LEBRON BOORING HIS FANS
Some late All-Star Game thoughts:
Poor Doug Collins didn’t know whom to vote for with his MVP ballot. “I keep staring at the stat sheet hoping it will change,” he volunteered to his TNT audience.
Hey, Doug, why not be bold for a change, and say, “There is no MVP in this crappy game.”
I would have said the following: “This game was set up for LeBron James to be MVP, but, folks, he just wasn’t up to it tonight.”
(The 20-year-old Cavaliers’ franchise player notched 13 points, 8 rebounds and 6 assists in 31 minutes, but went scoreless while playing the entire fourth quarter.)
Or up to signing an autograph for a teenager afterward outside the locker room with no one else around but the two of them . . . and me lurking in the distance.
Last year around this time, James refused to speak to reporters (yours truly among them) in the locker room following the rookie-sophomore challenge.
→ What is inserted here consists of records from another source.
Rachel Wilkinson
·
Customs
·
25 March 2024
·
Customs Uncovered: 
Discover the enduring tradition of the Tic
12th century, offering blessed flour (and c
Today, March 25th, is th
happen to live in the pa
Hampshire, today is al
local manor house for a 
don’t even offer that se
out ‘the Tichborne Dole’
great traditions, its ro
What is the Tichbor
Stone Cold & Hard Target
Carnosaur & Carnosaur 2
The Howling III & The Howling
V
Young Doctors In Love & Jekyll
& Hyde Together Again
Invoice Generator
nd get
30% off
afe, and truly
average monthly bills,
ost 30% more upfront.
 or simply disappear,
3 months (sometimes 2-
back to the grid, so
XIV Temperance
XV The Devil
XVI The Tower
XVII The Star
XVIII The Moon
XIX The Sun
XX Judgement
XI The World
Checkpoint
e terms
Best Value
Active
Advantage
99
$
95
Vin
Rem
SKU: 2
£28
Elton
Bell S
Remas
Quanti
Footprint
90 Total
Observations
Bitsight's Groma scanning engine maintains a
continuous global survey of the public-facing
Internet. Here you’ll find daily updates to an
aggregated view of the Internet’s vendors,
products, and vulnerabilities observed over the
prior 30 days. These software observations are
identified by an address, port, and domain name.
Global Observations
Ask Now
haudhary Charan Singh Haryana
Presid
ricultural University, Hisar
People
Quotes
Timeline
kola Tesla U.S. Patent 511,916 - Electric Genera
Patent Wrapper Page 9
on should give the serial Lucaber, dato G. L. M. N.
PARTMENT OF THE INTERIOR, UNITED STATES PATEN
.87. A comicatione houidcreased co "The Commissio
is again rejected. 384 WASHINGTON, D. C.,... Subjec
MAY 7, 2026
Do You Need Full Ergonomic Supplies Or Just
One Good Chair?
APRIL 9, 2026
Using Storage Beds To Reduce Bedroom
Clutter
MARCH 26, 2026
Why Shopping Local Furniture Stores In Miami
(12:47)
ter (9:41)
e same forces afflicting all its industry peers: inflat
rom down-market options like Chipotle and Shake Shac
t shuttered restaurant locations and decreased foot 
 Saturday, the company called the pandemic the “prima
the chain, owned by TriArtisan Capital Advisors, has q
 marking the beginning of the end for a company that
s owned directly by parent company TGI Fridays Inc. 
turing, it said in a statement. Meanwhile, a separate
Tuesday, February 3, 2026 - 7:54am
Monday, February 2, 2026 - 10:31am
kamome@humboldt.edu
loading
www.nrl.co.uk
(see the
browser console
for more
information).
He turned his back to us and announced his vow of silence.
I cut him some slack due to his age . . . despite witnessing him go out of his way to look like a jerk by chewing out underlings (plural) for supplying him with furry, feminine-looking slippers.
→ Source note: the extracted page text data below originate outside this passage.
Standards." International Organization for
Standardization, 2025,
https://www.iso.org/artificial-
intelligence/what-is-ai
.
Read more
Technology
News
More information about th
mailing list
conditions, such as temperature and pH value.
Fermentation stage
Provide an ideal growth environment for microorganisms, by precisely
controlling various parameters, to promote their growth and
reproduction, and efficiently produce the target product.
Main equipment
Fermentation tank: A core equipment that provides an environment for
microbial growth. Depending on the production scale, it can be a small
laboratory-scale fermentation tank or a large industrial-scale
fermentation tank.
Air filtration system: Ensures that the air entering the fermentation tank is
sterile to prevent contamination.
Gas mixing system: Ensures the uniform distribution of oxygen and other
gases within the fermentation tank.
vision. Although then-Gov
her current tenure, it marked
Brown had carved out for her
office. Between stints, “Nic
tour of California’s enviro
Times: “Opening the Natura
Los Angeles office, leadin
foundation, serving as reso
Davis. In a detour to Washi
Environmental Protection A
Meanwhile, throughout the Olympic experience, nobody on the team, by all accounts, was less agreeable to making appearances or doing anything USA Basketball people asked of King James . . . unlike Carmelo Anthony, who gave of himself freely and cheerfully.
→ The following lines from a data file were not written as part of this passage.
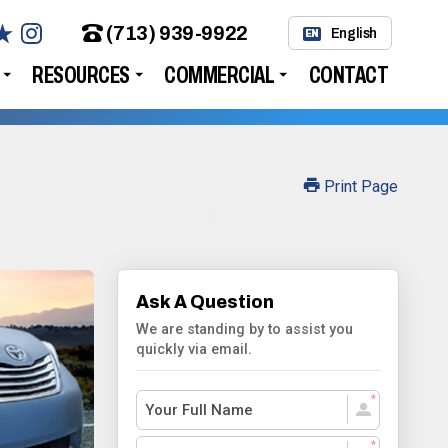
(713) 939-9922
English
EN
RESOURCES
COMMERCIAL
CONTACT
Print Page
Ask A Question
We are standing by to assist you
quickly via email.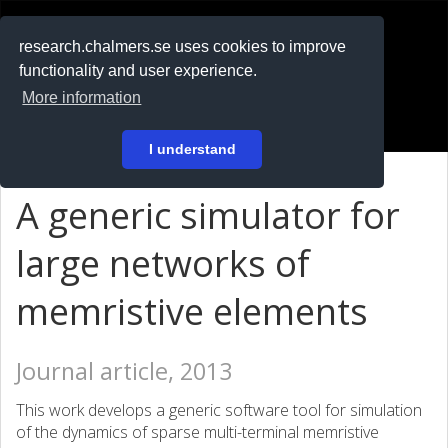
RESEARCH
.chalmers.se
research.chalmers.se uses cookies to improve
functionality and user experience.
På svenska
More information
Login
I understand
A generic simulator for
large networks of
memristive elements
Journal article, 2013
This work develops a generic software tool for simulation
of the dynamics of sparse multi-terminal memristive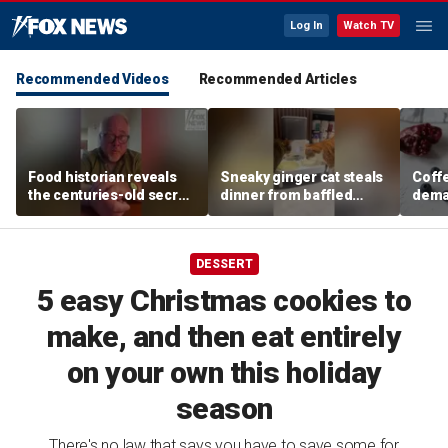
Log In
Watch TV
Recommended Videos
Recommended Articles
Food historian reveals
Sneaky ginger cat steals
Coffe
the centuries-old secret
dinner from baffled
deman
behind authentic root
feline after finishing own
Danno
beer
meal first
favor
DESSERT
5 easy Christmas cookies to
make, and then eat entirely
on your own this holiday
season
There's no law that says you have to save some for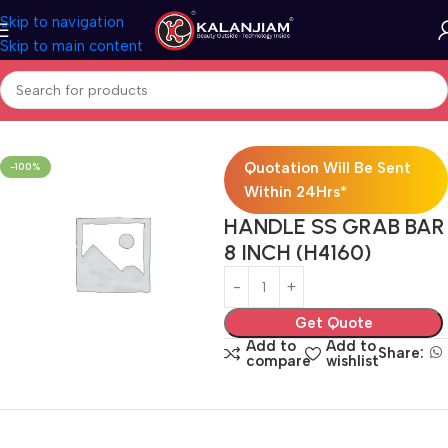
Skip to navigation
Skip to main content
Home
SS-Door Handle
Quotation Will Be Sent
-100%
Within 24Hrs*
HANDLE SS GRAB BAR
8 INCH (H4160)
Get Quote
Add to
Add to
Share:
compare
wishlist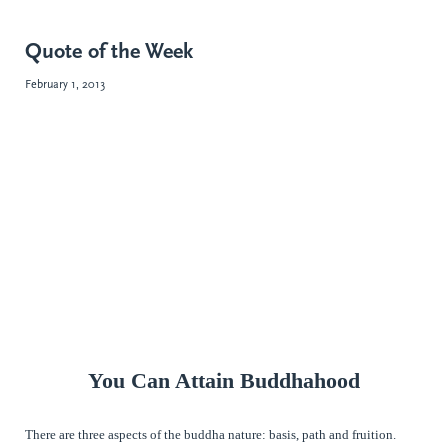
Quote of the Week
February 1, 2013
You Can Attain Buddhahood
There are three aspects of the buddha nature: basis, path and fruition.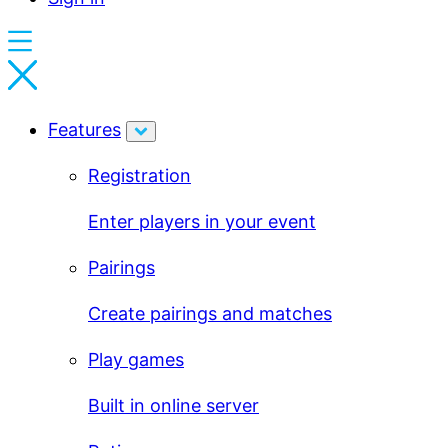
Features
Registration
Enter players in your event
Pairings
Create pairings and matches
Play games
Built in online server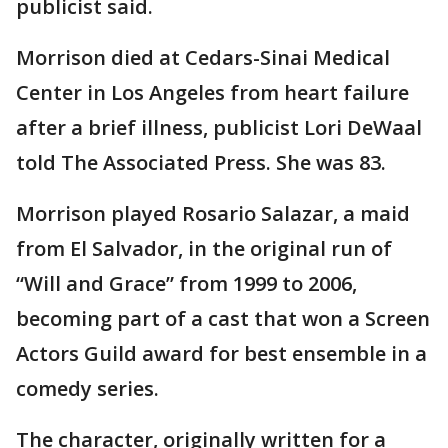
publicist said.
Morrison died at Cedars-Sinai Medical
Center in Los Angeles from heart failure
after a brief illness, publicist Lori DeWaal
told The Associated Press. She was 83.
Morrison played Rosario Salazar, a maid
from El Salvador, in the original run of
“Will and Grace” from 1999 to 2006,
becoming part of a cast that won a Screen
Actors Guild award for best ensemble in a
comedy series.
The character, originally written for a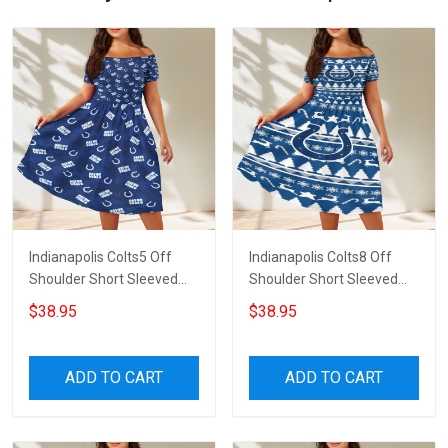
Indianapolis Colts5 Off
Indianapolis Colts8 Off
Shoulder Short Sleeved
Shoulder Short Sleeved
Dress
Dress
$38.95
$38.95
ADD TO CART
ADD TO CART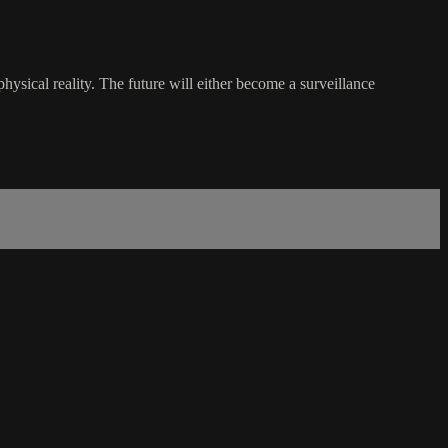
ysical reality. The future will either become a surveillance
And now I catch him rudely brushing off the kid at a time when the NBA is so concerned about its image and that of its most marketable assets.
Still, if I’m going to triple-jab James, it’s only fair to harpoon Bill Russell and Oscar Robertson, who continue their legendary boorish behavior for disdainfully dismissing fans.
For now Russell and Robinson remain in form as the two most unapproachable and obnoxious superstars in NBA history. But, from what I’m seeing, James is closing in fast and furious.
Let’s see; the East won last year’s title and this year’s All-Star Game. Realignment, anyone?